Without health insurance or a primary care provider to consult with on non-emergency medical issues, José (who immigrated to the U.S. from Mexico in 1999 and did not provide his last name), was rushed to the Roxborough Memorial Hospital last year in acute pain. After he was stabilized, José learned that the problem was his gallbladder, and that the treatment was surgery to remove the organ. But if just accessing primary care was a difficult hill for José to climb, arranging and paying for a major surgery felt downright insurmountable. What was more likely, though far from ideal, José thought, was that he’d deal with the intermittent pain until his gallbladder eventually ruptured, sending him back to the hospital for a lifesaving medical intervention.
After José was released from the emergency room, a friend told him about Puentes de Salud, a Spanish-language community center that serves many undocumented immigrants at 17th and South Streets in Philadelphia. The clinic’s staff soon connected him with Penn Medicine’s Center for Surgical Health, a new program with the goal of connecting underserved patients with the surgical care they need but struggle to access.
The Center for Surgical Health grew out of a Perelman School of Medicine free clinic called the University City Hospitality Coalition, which provides medical consultations for uninsured patients. Patients would come to the clinic with complex surgical needs but few tools with which to navigate the health care system, said Alan Herbst, now a Penn general surgery resident who had volunteered at the free clinic when he was a medical student.

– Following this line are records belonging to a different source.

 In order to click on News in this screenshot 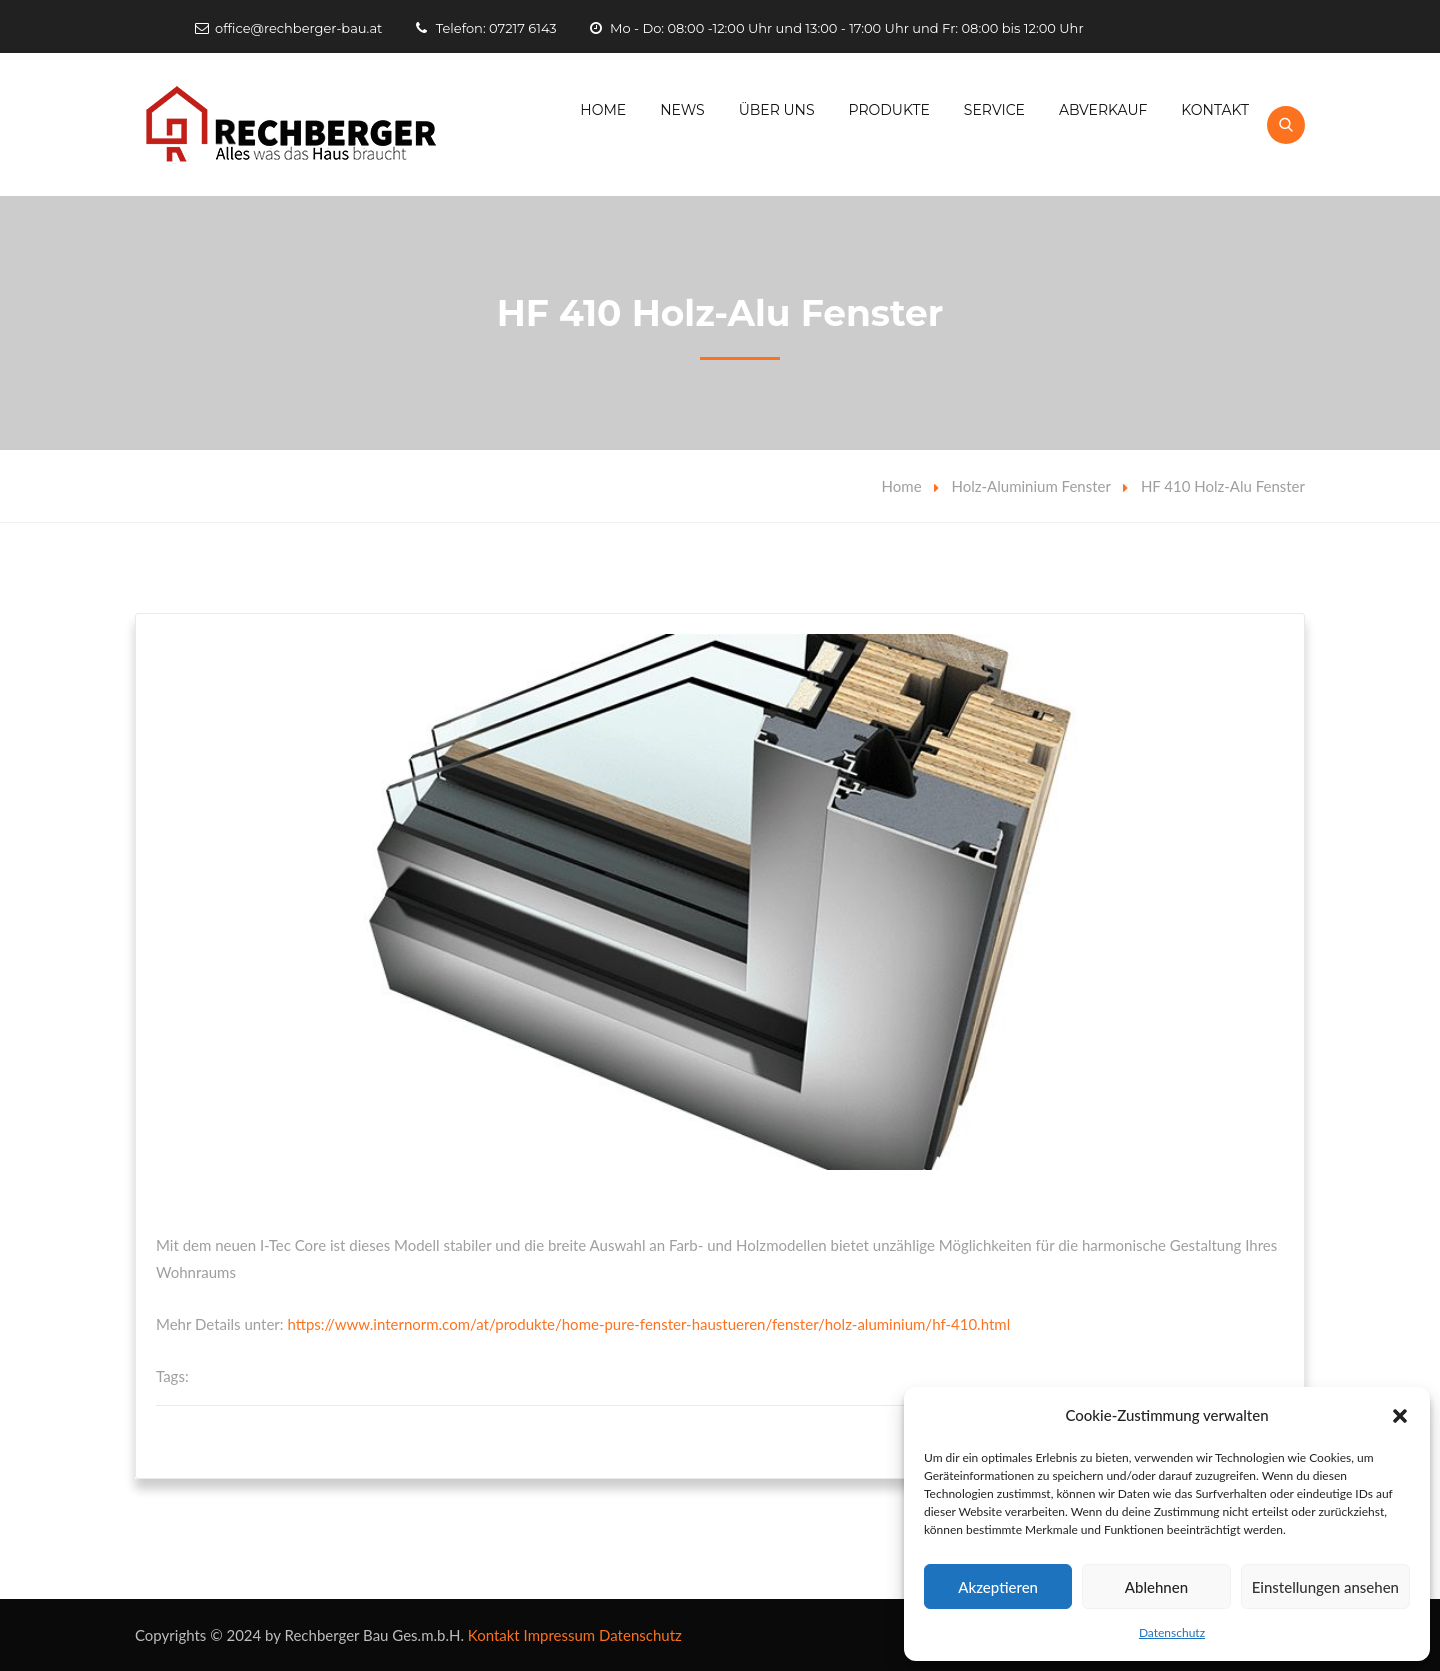, I will do `click(682, 110)`.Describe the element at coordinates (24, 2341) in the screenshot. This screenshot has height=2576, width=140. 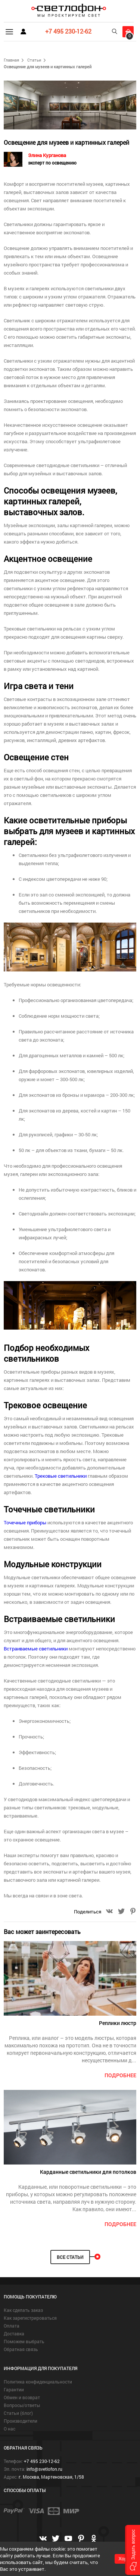
I see `Поможем выбрать` at that location.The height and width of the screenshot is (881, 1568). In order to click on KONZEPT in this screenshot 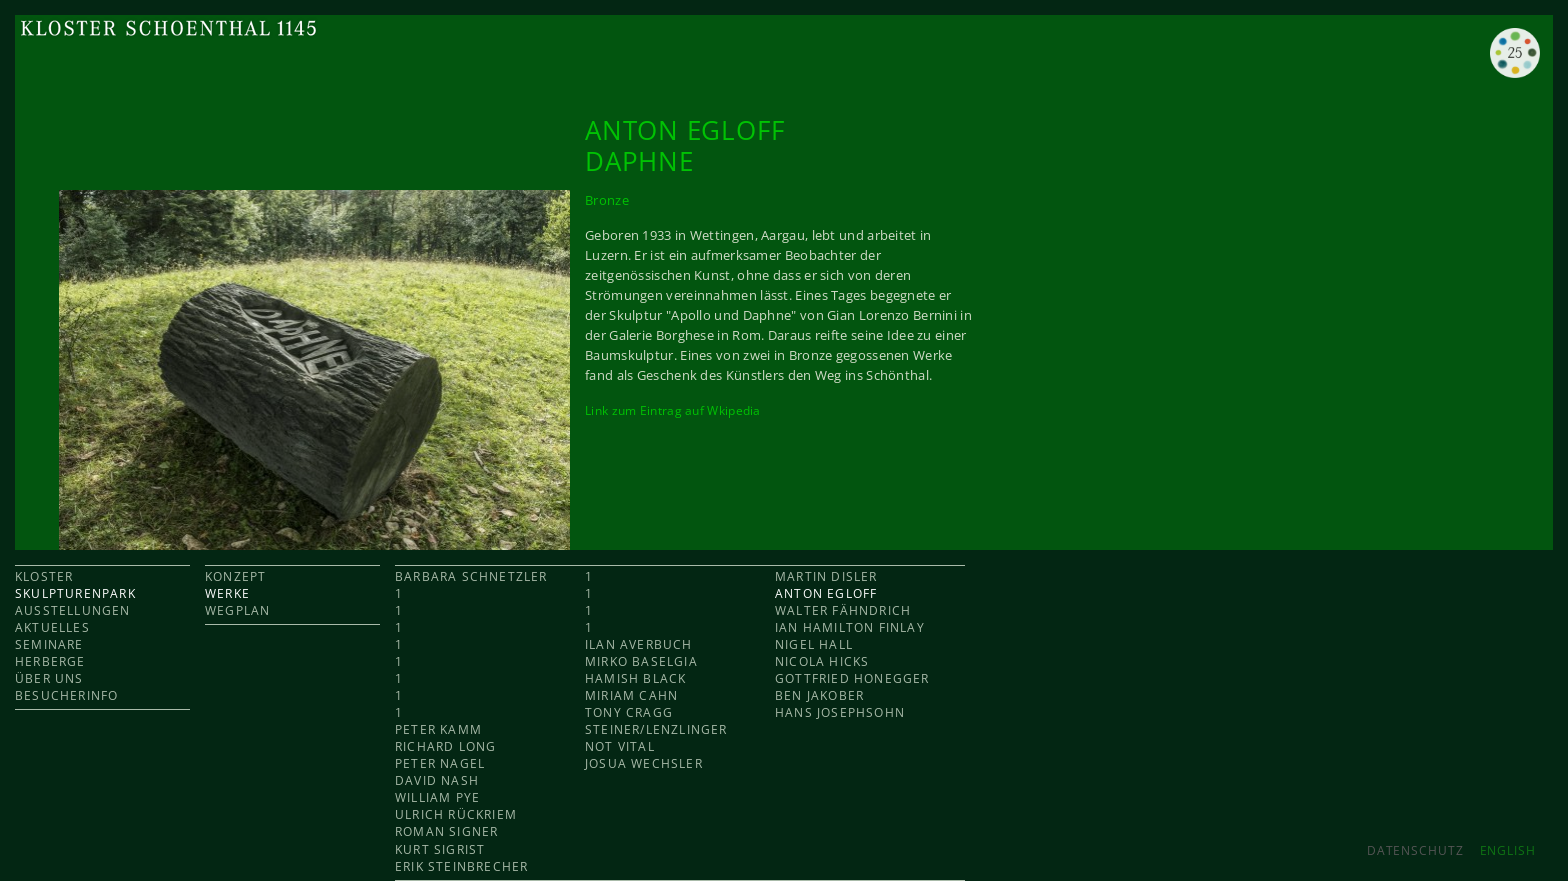, I will do `click(235, 576)`.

Maybe instead of expecting these underserved patients to find their way to surgery through a web of complexities, the students thought, we could promote health equity by bringing surgery to them. It took a few years to lay the groundwork—and a full year to get the first patient to surgery—before the Center for Surgical Health officially launched.
The center, housed in the Department of Surgery, is thought to be the first of its kind. The team, now comprised of some 150 volunteer faculty, residents, medical students, and graduate students, knows of no other academic medical center that has a program guiding underserved patients from pre- to post-surgery. When patients are able to schedule planned surgeries, instead of coming to the emergency room only after their conditions have escalated, they are more likely to have shorter hospital stays, a quicker return to work, and more financial stability.
At the core of the center’s work is the “personal patient navigator.” The navigator, usually a medical student, helps pave the patient’s way from the initial referral to the operating room and through post-operative care. José’s navigator was Linda Saikali, a second-year medical student who now leads the center’s women’s health division. Saikali says she volunteers with the center, in part, because she’s considering a career in surgery. “That,” she says, “combined with the direct way this organization helps reduce disparities in the community, was really appealing to me.”